A man page is available for this command, as well as reminders using the --help option with any of the following subcommands.

Info

This utility is available for anyone which is in the cpudev group. It embarking the functionalities detailed in the Technical Details section.

Usage

cpudev [OPTIONS] COMMAND1 [ARGS]... [COMMAND2 [ARGS]...]...

cpudev is a command-line tool for configuring CPU settings, including frequency and idle states. It allows applying configurations via specific commands or a YAML file. It is closely related to the CPU subsystems CPUFreq and CPUIdle, which we recommend you be aware of before using this utility (see the Technical Details section below).

cpudev uses commands that can be chained, applying them sequentially. The parameters set by former commands will be memorized for the next ones. You can, for example, use the cpufreq command multiple times in the same call, allowing you to specify different configurations for different subsets of CPUs.

Subcommands

  • apply: Apply configurations from a YAML file.
  • cpufreq: Set CPUFreq settings for specified CPU policies.
  • cpuidle: Enable or disable specific CPU idle states for specified CPU sets.
  • driver: Enable or disable the specified CPUFreq driver.

Below are the corresponding subcommands options.

cpudev apply [OPTIONS]

  • --config PATH: YAML configuration file to apply settings from.

cpudev cpufreq [OPTIONS]

  • -g, --governor TEXT: Set CPUFreq governor (e.g., performance, powersave).
  • -p, --policies TEXT: Specify CPU policies to target (e.g., '0', '0 9', '0-9', '*').
  • -f, --frequency INTEGER: Set fixed CPU frequency (in kHz). Note that this option will not work unless the governor is set to userspace and the driver to acpi. See cpufreq for more details.
  • --config PATH: YAML configuration file.

cpudev cpuidle [OPTIONS]

  • -c, --cpus TEXT: Specify CPU numbers to target (e.g., '0', '0 9', '0-9', '*').
  • -s, --idle-states TEXT: Specify CPU idle states (e.g., '0', '0 9', '0-9', '*').
  • --disable: Disable the specified CPU idle states.
  • --enable: Enable the specified CPU idle states.
  • --config PATH: YAML configuration file.

cpudev driver [OPTIONS]

  • {intel_pstate|acpi}: Specify the CPUFreq driver to enable or disable.
  • --config PATH: YAML configuration file.

CPUs and Policies Selection

The CPU numbers and policy selector options support a syntax similar to that of the pdftk cat command.
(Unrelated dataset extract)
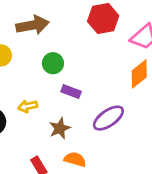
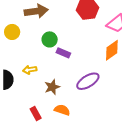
purple rectangle: (71, 92) -> (63, 53), moved

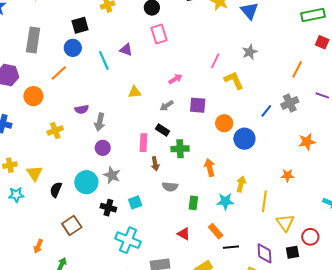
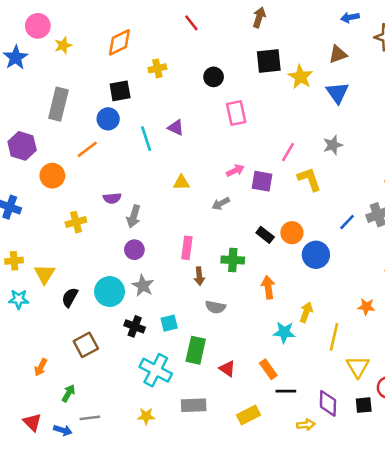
pink rectangle: (159, 34) -> (236, 113), moved
purple square: (198, 105) -> (262, 181), moved
black rectangle: (163, 130) -> (265, 235), moved
green rectangle: (193, 203) -> (196, 350), moved, size x1.5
You can assemble a query by concatenating the following blocks with spaces:

  • k: Selects the item whose name is suffixed by k. For example, in the context of CPUs, "8" would select "cpu8".
  • i-j: Allows you to select a continuous range of values between i and j. Boundaries are included. Example: "0-5" is equivalent to "0 1 2 3 4 5".
  • *: Selects every possible number depending on the context. If used for cpus, it will look at /sys/devices/system/cpu/cpu[0-9]+ and generate a range from it. If used for policies, it will do the same with /sys/devices/system/cpu/cpufreq/policy[0-9]+. Finally, if used for selecting idle_states, it will look at /sys/devices/system/cpu/cpu0/cpuidle/state[0-9]+. Note that for the latter case, it assumes every CPU has the same range of idle states.

No assumptions or verifications are made about the query and the system when computing it. This means, except for "*", boundaries about the number of items in a category (cpus, idle_states, etc.) are not known or verified: an error will be output if an invalid query is made.
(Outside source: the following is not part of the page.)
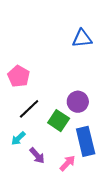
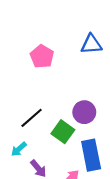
pink pentagon: (19, 76) -> (42, 56), moved

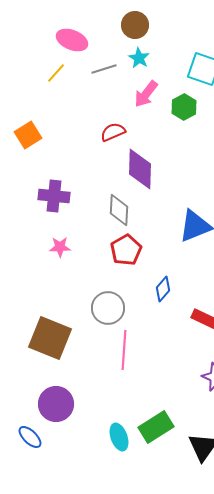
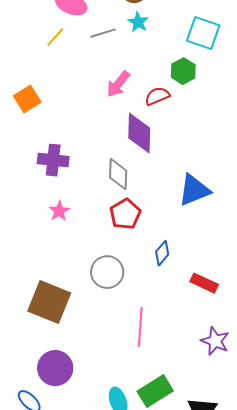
pink arrow: (146, 94) -> (118, 84), moved
red semicircle: (113, 132) -> (157, 96), moved
pink star: (60, 247) -> (59, 211), turned -30
pink line: (124, 350) -> (140, 327), moved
Example: "0-3 5 7-8" would select every item between 0 and 8 except 4 and 6.

Configuration File

The YAML file should contain sections for cpufreq, cpuidle, and driver parameters. Multiple list items are supported within these categories, simulating the fact that commands can be chained. This way, it is possible to apply different settings to different CPU subsets.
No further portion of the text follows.